Remortgage Versus Secured Loan: Which Is The Better Option?

by Ed Ward

Taking out a secured loan, or remortgaging the property is a decision faced by many individuals looking to refinance their home to raise money. Which one is better for you is not always clear and depends on different considerations. An early payment penalty is typically the most significant factor and usually kicks in if you pay off your mortgage early.

With some lending institutions charging 7.5% or higher as a penalty for paying off a mortgage early, you need to be careful whether this will apply to you. Yes you may have seen remortgage rates that are much less than rates on secured loans, however if you have to pay a large penalty to do the refinancing, your out of pocket expense will be greater.

The type of mortgage you currently have will have a bearing on whether these types of penalties apply. If, for example, you have a discount mortgage, with either a fixed or floating rate that is at a discount for the first three years then you are more than likely going to face a stiff penalty for early repayment. Bear in mind that some mortgages continue to impose a penalty even after the initial low rate period.

If you are lucky enough to not be face with a hefty penalty for paying off your mortgage early, then you should start to look at the fees associated with a secured loan transaction. A key aspect for you to think about is that the the rate on a second charge loan will tend to be much higher than what you typically have on a mortgage. This may make the remortgage option appear more attractive on a straight interest rate comparison, but there is more to it than that.
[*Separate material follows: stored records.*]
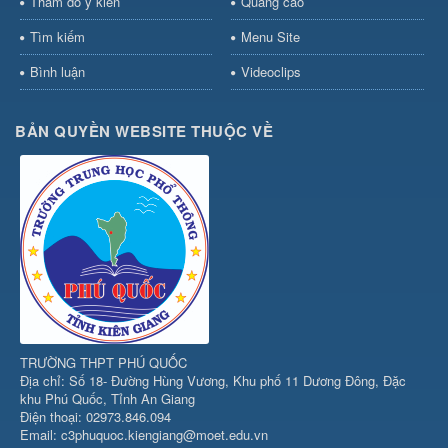
Thăm dò ý kiến
Quảng cáo
Tìm kiếm
Menu Site
Bình luận
Videoclips
BẢN QUYỀN WEBSITE THUỘC VỀ
TRƯỜNG THPT PHÚ QUỐC
Địa chỉ: Số 18- Đường Hùng Vương, Khu phố 11 Dương Đông, Đặc
khu Phú Quốc, Tỉnh An Giang
Điện thoại: 02973.846.094
Email: c3phuquoc.kiengiang@moet.edu.vn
Bear in mind that the total cost of borrowing is greater than simply the interest paid on the loan. There are fees involving valuation, administration, legal, lender and potentially title and broker fees involved. Most of these fees, except for the last two, are not typically charged in a secured loan transaction.

And don’t forget that mortgages are generally taken out on a much larger total sum, and therefore the APR of the mortgage may well be less than what is being suggested for the secured loan, nonetheless if it is higher than your previous mortgage rate, the overall cost of borrowing, discounted over time, could greatly exceed the savings from the lower transaction cost secured loan.

Also be sure to check the repayment terms for the different options you have to hand. You may find yourself locked in for longer than you are comfortable with, which could inhibit you from paying off the loan early if you have a cash lump sum available. Note that if you have had any recent credit difficulties, you may find it easier to take out a secured loan.

If you don’t have the luxury of time, a remortgage may not be the best option for you. The approval process for a mortgage typically takes several weeks and it may even be months before the funds are actually deposited into your account. A secure loan, on the other hand, can be approved in two weeks in a best case scenario, so this may be a significant factor for you to consider.